После этого признания Соломон неожиданно запел - очень даже неплохо:
- «Only you Can make all this change in me For it's true You are my destiny...»

Исполнив пару куплетов, он продолжил свой рассказ:
- Но я брезговал, не хотелось участвовать в размножении тараканов. Одно время меня из-за этого считали гомиком. А я - нормальный мужик. Вот погоди - оценишь ситуацию, когда с улицы в офис начнут ломиться мухи.
- Как же ты развлекаешься?
- Пойдём - покажу.

Дело было вечером, все сотрудники уже разошлись по домам. Соломон позвал меня выпить кофейку. Пили мы его из чашки моей бывшей любимой. Он в неё заполз, я залетел. Сидели на донышке возле маленькой коричневой лужи и  наслаждались общением. Кофе был крепким, и мне очень скоро сделалось не по себе. Сначала я сильно перевозбудился, начал метаться по комнате, потом со всей дури шмякнулся головой об оконное стекло и выпал в осадок. Когда Соломон до меня добрался, я уже мало-мало очухался.

- Это с непривычки, - пояснил он. - У тебя внутри ещё сидят человеческие стандарты, и ты не в состоянии соразмерять свои прошлые способности с теперешними возможностями. Так что на сегодня кофе с тебя хватит, но я знаю, где лежит сахар. Ты как? В нашей ситуации всех радостей - тупо пожрать...

Пожрать я был не против, и я тоже знал, где лежит сахар - ещё с тех пор как был мальчиком на побегушках, но предложил другое развлечение - активный отдых - охоту на паука, который не так давно замучил меня до смерти.

- Это сионист Вениамин, - сообщил Соломон.
- Тоже из бывших? - удивился я.
- Нет. Просто я дал ему такое прозвище - он очень похож на типа, что ошивался тут в семидесятых годах прошлого века, а потом свалил, сам понимаешь, куда. Как же я ему тогда завидовал! С какой радостью я бы переселился в кибуц - под палящее солнце на тяжёлую работу - выращивать редис и клубничку...
Соломон помолчал и вроде бы смахнул набежавшую слезу:
- Иногда я, как Робинзон Крузо, назначаю себе в приятели кого-нибудь из аборигенов, чтобы было с кем общаться и банально не сойти с ума.
Тут я вспомнил нравоучения, которые читала мне Нелли, и возразил, желая сменить тему, которая до слёз взволновала моего друга:
- Мне кажется, неправильно сравнивать Пятницу с пауком. Это не политкорректно. Всё-таки Пятница у Робинзона был человеком, а паук - скорее, животное, которое ты пытался приручить. Тем более нельзя обзывать его сионистом, сионисты - тоже люди.

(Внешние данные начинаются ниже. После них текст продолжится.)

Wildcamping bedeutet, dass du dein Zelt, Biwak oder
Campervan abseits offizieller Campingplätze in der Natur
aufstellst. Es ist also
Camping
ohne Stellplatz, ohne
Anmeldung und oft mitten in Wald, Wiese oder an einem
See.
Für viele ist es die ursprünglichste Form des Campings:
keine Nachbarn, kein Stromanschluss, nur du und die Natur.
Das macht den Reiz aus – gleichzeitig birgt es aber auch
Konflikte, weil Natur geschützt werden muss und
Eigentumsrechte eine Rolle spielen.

Соломон спорить не стал, и мы отправились в угол над шкафом, чтобы портить Вениамину нервы. Это издевательство продолжалось пару часов. Я присаживался у края паутины, дёргал её, паук спешил за добычей, но в последнее мгновение Соломон помогал мне свинтить. А после мы оба потешались над дебилом. И похоже, что от унижений у Вениамина не выдержало сердце - он как-то вдруг замер на полпути, будто споткнулся, и скукожился. Думали хитрит, но нет - загнулся натуральным образом - здравствуй, дедушка Кондратий.

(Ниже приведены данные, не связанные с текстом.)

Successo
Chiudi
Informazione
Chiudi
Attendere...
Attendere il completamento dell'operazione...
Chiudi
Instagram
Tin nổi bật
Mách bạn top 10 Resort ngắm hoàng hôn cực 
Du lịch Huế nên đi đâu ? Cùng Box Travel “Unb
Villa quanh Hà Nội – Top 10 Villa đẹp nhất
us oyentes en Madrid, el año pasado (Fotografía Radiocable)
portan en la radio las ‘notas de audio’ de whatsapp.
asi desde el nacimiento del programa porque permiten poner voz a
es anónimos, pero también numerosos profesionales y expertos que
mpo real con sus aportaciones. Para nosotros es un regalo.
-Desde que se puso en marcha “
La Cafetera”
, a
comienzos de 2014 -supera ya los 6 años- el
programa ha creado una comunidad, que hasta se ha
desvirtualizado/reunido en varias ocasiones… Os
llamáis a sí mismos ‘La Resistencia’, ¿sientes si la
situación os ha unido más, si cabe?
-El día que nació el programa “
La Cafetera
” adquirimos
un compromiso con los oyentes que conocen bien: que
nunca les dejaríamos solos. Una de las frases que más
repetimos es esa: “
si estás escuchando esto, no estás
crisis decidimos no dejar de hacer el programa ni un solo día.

Остаток ночи мы с Соломоном сидели возле коченеющего трупа, и я слушал рассказы о прежних делах. Эти рассказы носили сугубо скорбный характер - соответственно обстановке. Мой друг припоминал всех, кто умер в этих стенах, и всякий раз сожалел, что ему повезло меньше прочих. Вот если бы  причислили к троцкистско-зиновьевскому террористическому центру, репрессировали и расстреляли - оставался бы шанс на  реабилитацию и прославление. А так - на какую реабилитацию может рассчитывать таракан, пытавшийся продать краденые червонцы? Или муха, подавившаяся сосиской...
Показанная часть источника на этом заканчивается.